Based on her son’s experiences while he was incarcerated, Stephens started Locked Out Love, a nonprofit that works with youths in the criminal justice system and their families.
Stephens leads a Parent Talk Therapy group every Thursday from 6 to 7 p.m. at 1000 Anderson St. at the Plaza Road Academy.
Stephens started the therapy group because, through her work with Locked Out Love in the juvenile justice system, she frequently worked with parents who lacked support and didn’t know who to turn to.
“They say other people don’t understand, even family members don’t understand what they’re going through,” Stephens said. “So to have... a support group that somebody can come to and speak about whatever it is that they’re feeling or speak about what’s going on, whether it be the loved one or whether it be your child, you have a safe space.”
’The most devastating secret’
Terry Stokes, who participates in the therapy group, was inspired by her own experiences to teach anger management classes as part of the Mecklenburg Council of Elders Juvenile Court Intervention Program.
The Council of Elders is a nonprofit made up of 15 grassroots organizations that works within the community.
Stokes hopes to prevent other kids and teens from entering the system like her son did.
She still remembers the feeling of panic she experienced when she first received the phone call almost 30 years ago from Charlotte-Mecklenburg Police that her son was in trouble. The call came in the middle of the night, and she panicked, thinking her child might be dead.
Stokes said her son was 12 when he faced a charge related to fighting in public within Charlotte-Mecklenburg Schools. “It’s the court process where all your emotions, all your feelings, everything is bound up within that court system,” she said.
What most people don’t understand about the judicial system, Stokes said, is that when you receive a court date, it is just a “court date to get a court date.”
There can be several hearings in the process. And as a parent of a child under 18, you have to take off work for all of them. And they usually take all day, Stokes said.
“If you have a friend, you are lucky that you can tell. But it’s the most devastating secret that we normally keep to ourselves,” Stokes said. “Some families, they pretty much separate from you as well. Because either they are thinking you want to borrow money from them. Or they really don’t want to deal or help you deal with your child that has gone to jail.”
Stokes’ son went to a wilderness diversion program for troubled teens. This program didn’t allow phone calls so instead she would write letters to her son. She visited on the weekends she could get off work.
There’s a stigma and lack of support that surrounds moms who have a child in the juvenile justice system, Stokes said. She went through the process feeling isolated, embarrassed and blaming herself.
“There is no support team for a mother that has a child in the juvenile justice system,” Stokes said.
Her son first entered the system around age 12 or 13 some 30 years ago, she said.
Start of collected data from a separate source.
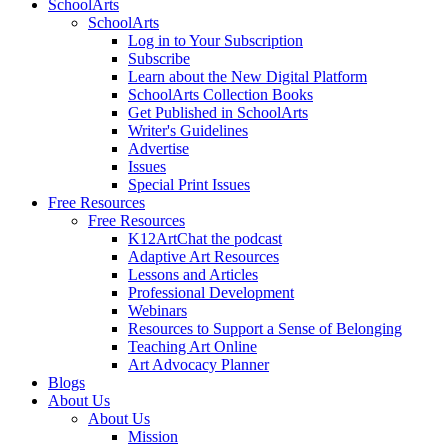
SchoolArts
SchoolArts
Log in to Your Subscription
Subscribe
Learn about the New Digital Platform
SchoolArts Collection Books
Get Published in SchoolArts
Writer's Guidelines
Advertise
Issues
Special Print Issues
Free Resources
Free Resources
K12ArtChat the podcast
Adaptive Art Resources
Lessons and Articles
Professional Development
Webinars
Resources to Support a Sense of Belonging
Teaching Art Online
Art Advocacy Planner
Blogs
About Us
About Us
Mission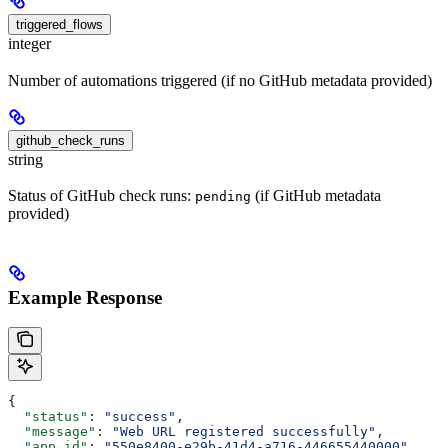
triggered_flows
integer
Number of automations triggered (if no GitHub metadata provided)
github_check_runs
string
Status of GitHub check runs:
(if GitHub metadata
pending
provided)
Example Response
{
  "status"
: 
"success"
,
  "message"
: 
"Web URL registered successfully"
,
  "app_id"
: 
"550e8400-e29b-41d4-a716-446655440000"
,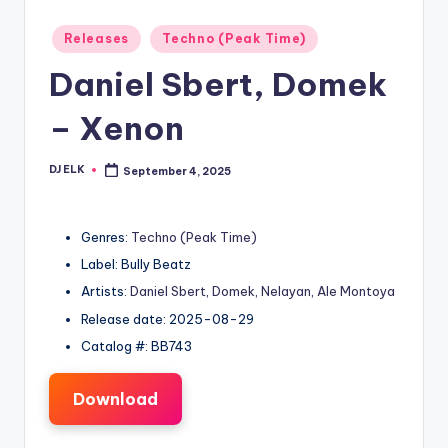
Posted
Releases
Techno (Peak Time)
in
Daniel Sbert, Domek
– Xenon
DJ ELK
September 4, 2025
Posted
by
Genres:
Techno (Peak Time)
Label: Bully Beatz
Artists:
Daniel Sbert
,
Domek
,
Nelayan
,
Ale Montoya
Release date: 2025-08-29
Catalog #: BB743
Download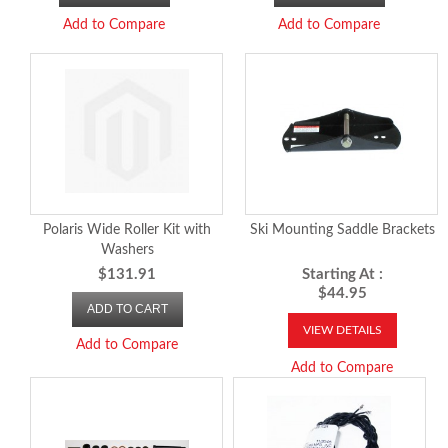
Add to Compare
Add to Compare
Polaris Wide Roller Kit with
Ski Mounting Saddle Brackets
Washers
$131.91
Starting At :
$44.95
ADD TO CART
VIEW DETAILS
Add to Compare
Add to Compare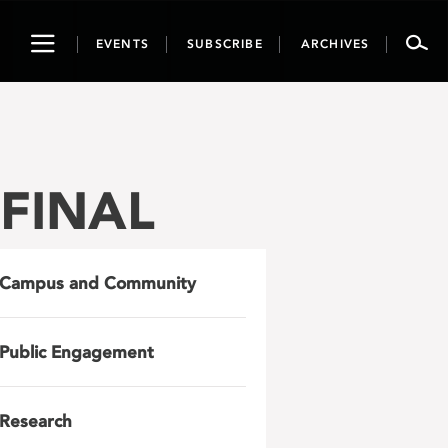
Toggle
EVENTS
SUBSCRIBE
ARCHIVES
navigation
_FINAL
Campus and Community
Public Engagement
Research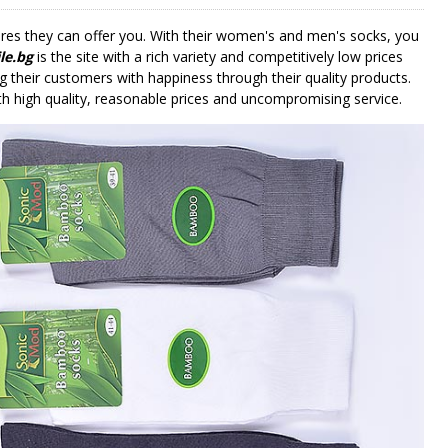
tures they can offer you. With their women's and men's socks, you
le.bg
is the site with a rich variety and competitively low prices
g their customers with happiness through their quality products.
 high quality, reasonable prices and uncompromising service.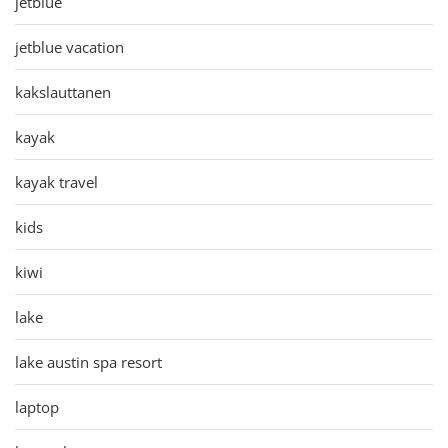
jetblue
jetblue vacation
kakslauttanen
kayak
kayak travel
kids
kiwi
lake
lake austin spa resort
laptop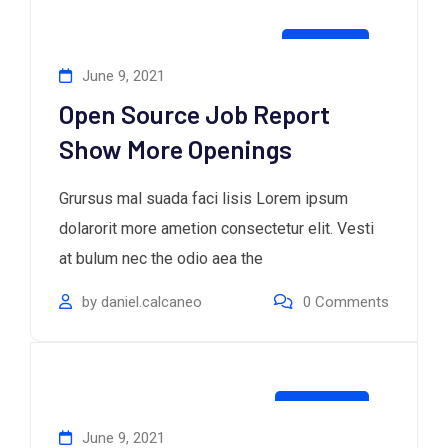
Business
June 9, 2021
Open Source Job Report
Show More Openings
Grursus mal suada faci lisis Lorem ipsum
dolarorit more ametion consectetur elit. Vesti
at bulum nec the odio aea the
by
daniel.calcaneo
0
Comments
Consultan
June 9, 2021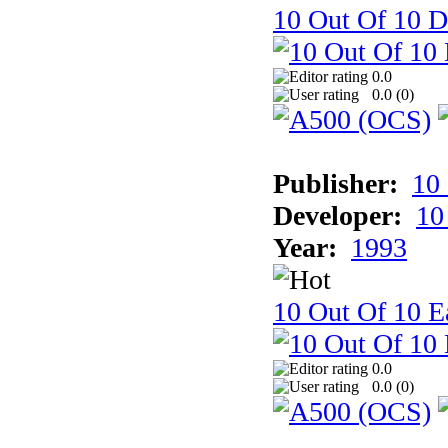
10 Out Of 10 D
0.0
0.0 (
0
)
Publisher:
10
Developer:
10
Year:
1993
10 Out Of 10 Ea
0.0
0.0 (
0
)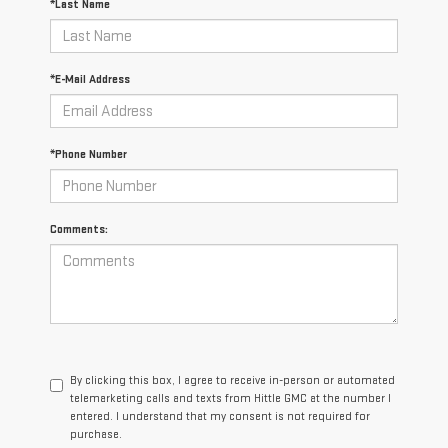
*Last Name
*E-Mail Address
*Phone Number
Comments:
By clicking this box, I agree to receive in-person or automated
telemarketing calls and texts from Hittle GMC at the number I
entered. I understand that my consent is not required for
purchase.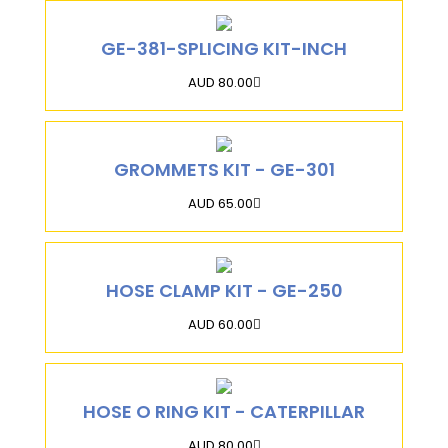
GE-381-SPLICING KIT-INCH
AUD 80.00
GROMMETS KIT - GE-301
AUD 65.00
HOSE CLAMP KIT - GE-250
AUD 60.00
HOSE O RING KIT - CATERPILLAR
AUD 80.00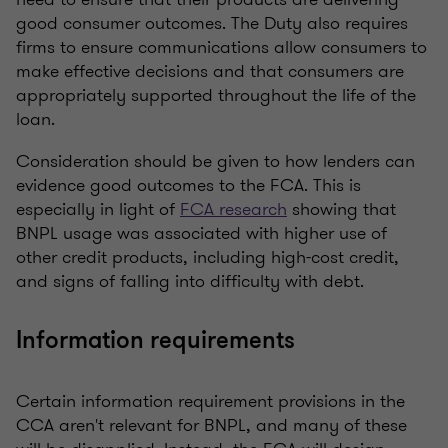
good consumer outcomes. The Duty also requires
firms to ensure communications allow consumers to
make effective decisions and that consumers are
appropriately supported throughout the life of the
loan.
Consideration should be given to how lenders can
evidence good outcomes to the FCA. This is
especially in light of
FCA research
showing that
BNPL usage was associated with higher use of
other credit products, including high-cost credit,
and signs of falling into difficulty with debt.
Information requirements
Certain information requirement provisions in the
CCA aren't relevant for BNPL, and many of these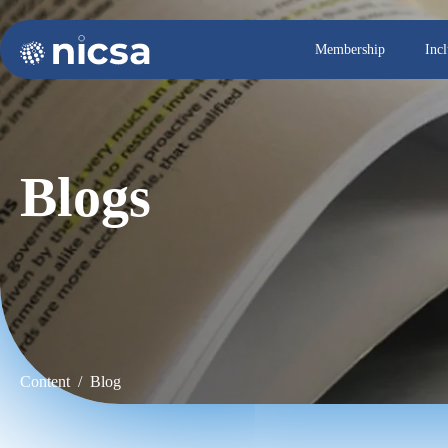
Membership
Inc
Blogs
Content / Blog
Stokes is still healing, learning not to blame herself, and teaching other mothers not to do the same and that the actions of their children isn’t their fault.
She encourages those with children in the juvenile justice or adult system to find a group like Parent Talk Therapy, where they can speak with others who are going through the same struggles they are.
To her, joining a community of moms who went through what she did, and being able to talk about it, has meant freedom.
“It means that I belong, it means that I have found my voice. Because I never talked about this, I never discussed that,” Stokes said.
“I never thought about talk Parent Talk Therapy before this year, and that it will free me from some repressed things inside of me. Because my child is in his 40s … and we still cry.”